# Drehendies dingsbums



## C4R7M4N (26. Dezember 2002)

Mit welchen Programm macht man so ein drehteil. Ka Ahnung wie das heißt.

http://www.team-why.de/design/cs.gif
Des is von http://www.Team-why.de

und wo find ich das ?


----------



## Tim C. (26. Dezember 2002)

Das Dingsbums nennt sich Animated GIF.

Im Grunde in irgendeinem 3D Programm die Drehung erzeugen und dann wenn das 3D Programm Gif Export unterstützt damit ansonsten Einzelbilder exportieren und in dem AnimatedGIFMaker zusammensetzen, Dabei dann vorher eventuell in den Einzelbildern die Transparenten bereiche löschen, damit die auch wirklich transparent sind.

Wo bekomme ich das her...3D Programme: Links zu Trial Versionen finden sich im 3D Forum...GifMaker musste mal bei google Suchen.

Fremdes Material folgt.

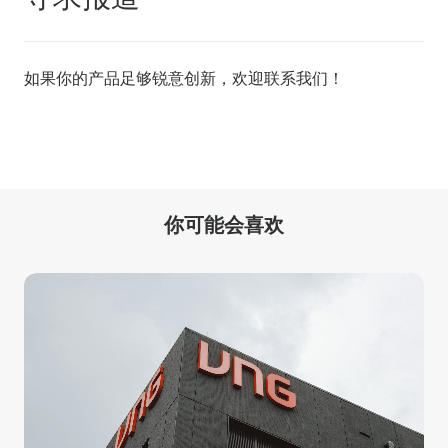
如果你的产品足够锐意创新，欢迎
联系我们
！
你可能会喜欢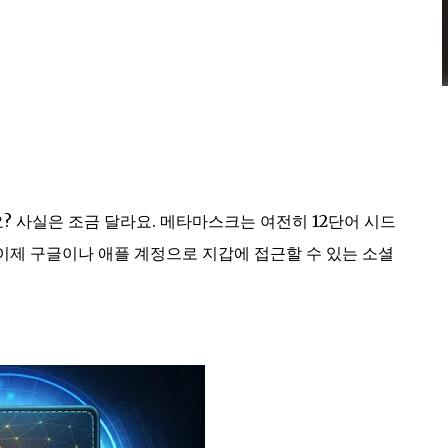
 사실은 조금 달라요. 메타마스크는 여전히 12단어 시드
면서도, 이제 구글이나 애플 계정으로 지갑에 접근할 수 있는 소셜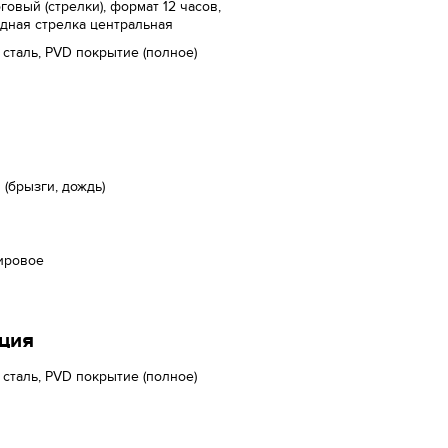
говый (стрелки), формат 12 часов,
дная стрелка центральная
 сталь, PVD покрытие (полное)
(брызги, дождь)
ировое
ция
 сталь, PVD покрытие (полное)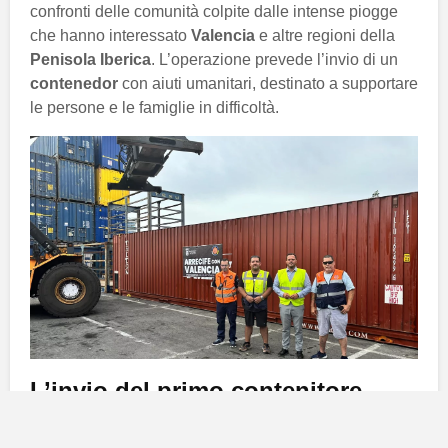
confronti delle comunità colpite dalle intense piogge
che hanno interessato
Valencia
e altre regioni della
Penisola Iberica
. L’operazione prevede l’invio di un
contenedor
con aiuti umanitari, destinato a supportare
le persone e le famiglie in difficoltà.
L’invio del primo contenitore
Nella giornata di ieri, il porto di
Los Mármoles
ha visto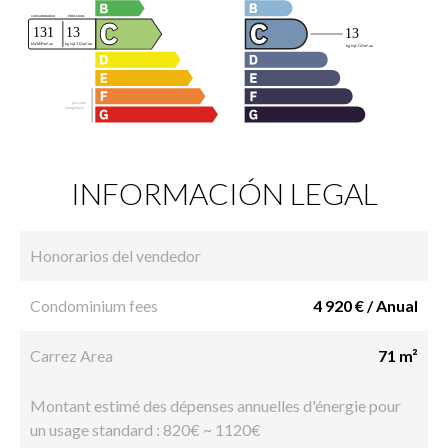
INFORMACIÓN LEGAL
Honorarios del vendedor
Condominium fees
4 920 € / Anual
Carrez Area
71 m²
Montant estimé des dépenses annuelles d'énergie pour
un usage standard : 820€ ~ 1120€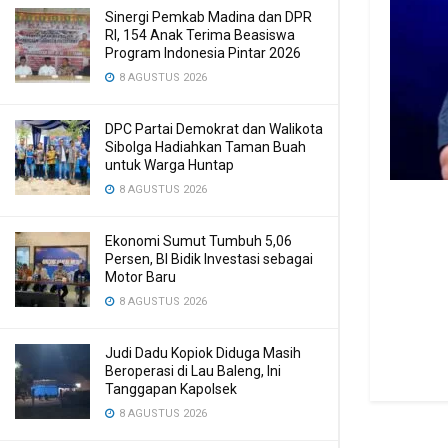
Sinergi Pemkab Madina dan DPR
RI, 154 Anak Terima Beasiswa
Program Indonesia Pintar 2026
8 AGUSTUS 2026
DPC Partai Demokrat dan Walikota
Sibolga Hadiahkan Taman Buah
untuk Warga Huntap
8 AGUSTUS 2026
Ekonomi Sumut Tumbuh 5,06
Persen, BI Bidik Investasi sebagai
Motor Baru
8 AGUSTUS 2026
Judi Dadu Kopiok Diduga Masih
Beroperasi di Lau Baleng, Ini
Tanggapan Kapolsek
8 AGUSTUS 2026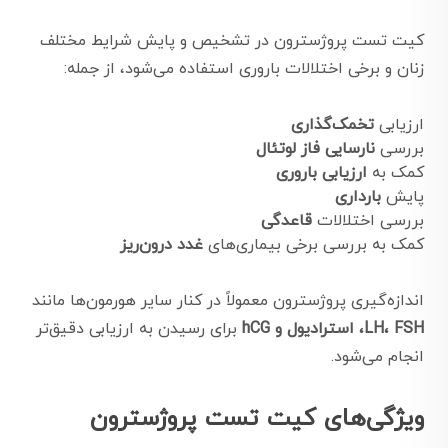
کیت تست پروژسترون در تشخیص و پایش شرایط مختلف
زنان و برخی اختلالات باروری استفاده می‌شود، از جمله:
ارزیابی
تخمک‌گذاری
بررسی
نارسایی فاز لوتئال
کمک به
ارزیابی باروری
پایش
بارداری
بررسی اختلالات
قاعدگی
کمک به بررسی برخی بیماری‌های
غدد درون‌ریز
اندازه‌گیری پروژسترون معمولاً در کنار سایر هورمون‌ها مانند
LH، FSH، استرادیول و hCG
برای رسیدن به ارزیابی دقیق‌تر
انجام می‌شود.
ویژگی‌های کیت تست پروژسترون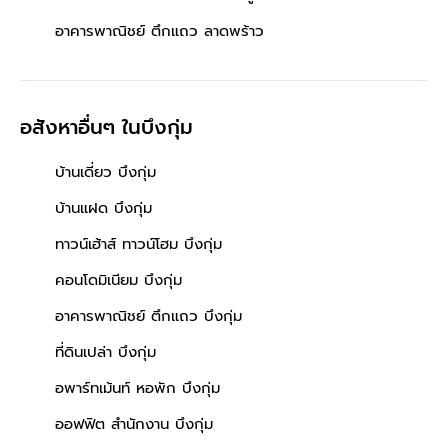
อาคารพาณิชย์ ตึกแถว ลาดพร้าว
อสังหาอื่นๆ
ในบึงกุ่ม
บ้านเดี่ยว บึงกุ่ม
บ้านแฝด บึงกุ่ม
ทาวน์เฮ้าส์ ทาวน์โฮม บึงกุ่ม
คอนโดมิเนียม บึงกุ่ม
อาคารพาณิชย์ ตึกแถว บึงกุ่ม
ที่ดินเปล่า บึงกุ่ม
อพาร์ทเม้นท์ หอพัก บึงกุ่ม
ออฟฟิต สำนักงาน บึงกุ่ม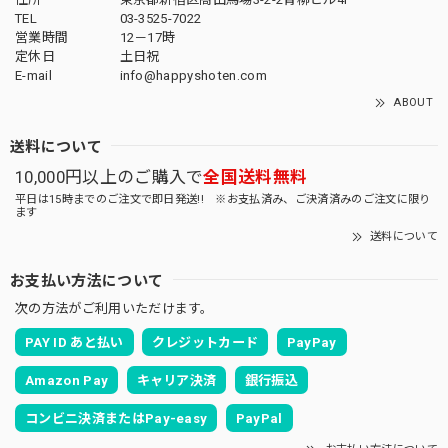
TEL
03-3525-7022
営業時間
12－17時
定休日
土日祝
E-mail
info@happyshoten.com
ABOUT
送料について
10,000円以上のご購入で
全国送料無料
平日は15時までのご注文で即日発送!! ※お支払済み、ご決済済みのご注文に限り
ます
送料について
お支払い方法について
次の方法がご利用いただけます。
PAY ID あと払い
クレジットカード
PayPay
Amazon Pay
キャリア決済
銀行振込
コンビニ決済またはPay-easy
PayPal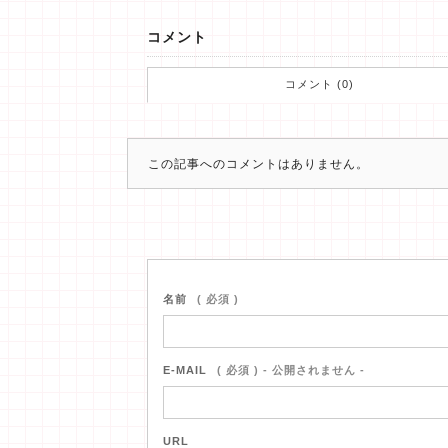
コメント
コメント (0)
この記事へのコメントはありません。
名前
( 必須 )
E-MAIL
( 必須 ) - 公開されません -
URL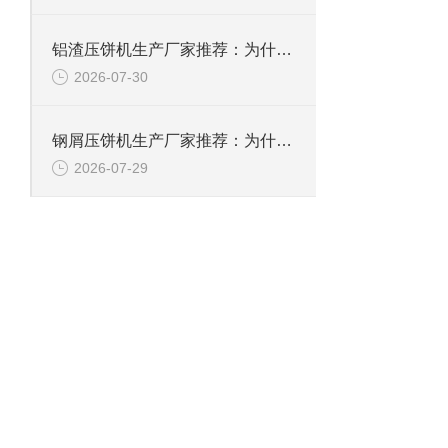
铝渣压饼机生产厂家推荐：为什么恩派特是值得信赖的选择？
2026-07-30
钢屑压饼机生产厂家推荐：为什么恩派特是您值得信赖的选择？
2026-07-29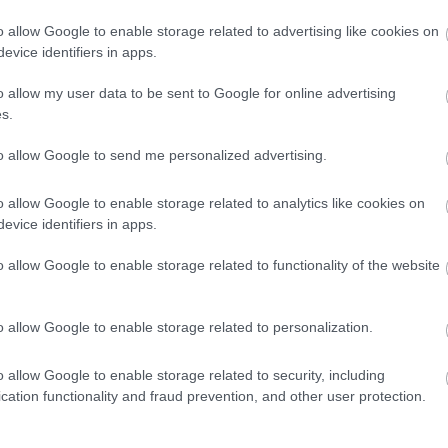
στην
o allow Google to enable storage related to advertising like cookies on
κυκλοφορία ο
evice identifiers in apps.
νέος οδικός
άξονας
CAR & MOTOR TEAM
o allow my user data to be sent to Google for online advertising
s.
to allow Google to send me personalized advertising.
ΝΕΑ
o allow Google to enable storage related to analytics like cookies on
Αυτοί είναι οι
evice identifiers in apps.
νέοι
αυτοκινητόδρομ
o allow Google to enable storage related to functionality of the website
οι που αλλάζουν
τη Στερεά
Ελλάδα -Ποιες
o allow Google to enable storage related to personalization.
περιοχές θα
ΑΝΑΣΤΑΣΗΣ ΓΑΛΑΝΗΣ
ενώσουν
o allow Google to enable storage related to security, including
cation functionality and fraud prevention, and other user protection.
ΝΕΑ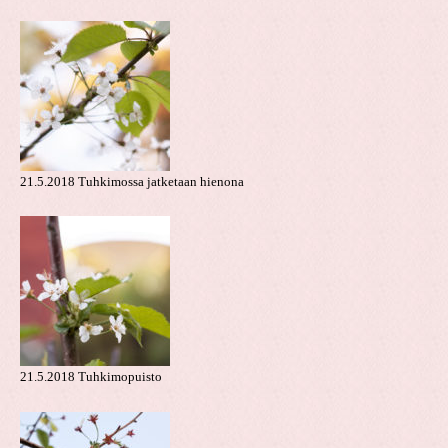
21.5.2018 Tuhkimossa jatketaan hienona
21.5.2018 Tuhkimopuisto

btw ich find die Fragestellung und das Betreff mal wieder göttlich


----------



## Christoph (26. Dezember 2002)

1. Möglichkeit

Pfad in Illustrator oder Freehand erstellen und in Swift 3d wider importieren.

2.) Cinema 4d
Ebenfalls Pfade in Illustrator machen und in cinema4d wieder importerien. Danach eine einfache Animation und Extrude+ Hypernurbs 

und fertig

achja, als gif swf oder avi abspeichern


----------



## Tim C. (26. Dezember 2002)

und damit soll der Jung was anfangen können ? Meins ist ja undurchsichtig aber deins ??? 

Achja wenns ne Einfache Drehung sein soll und das Objekt sagen wir mal keine Tiefenverformung hat, also man sozusagen auch einzelne Buchstaben einer Objektfont nehmen könnte, dann gehts meine ich auch mit Xara 3D.


----------



## Christoph (26. Dezember 2002)

:-[ :-[ :-[


----------



## C4R7M4N (26. Dezember 2002)

hmm... ein sack kartoffeln weiß genau soviel wie ich über das imprt exort programmzeug.  HIHI  

ich versuchs einfach noch etwas vieleicht wirds ja was.

Also thx Leutz. für eure Hilfe.


----------



## SHViperia (5. März 2003)

Hmm...wenn du *3D Live Grafix SE* (von IMSI) hast, dann kann ich dir weiter helfen.

Hast du´s?


----------



## Tim C. (5. März 2003)

Ist das jetzt hier der neueste trend 3-6 monate alte threads wieder hochzuholen ???


----------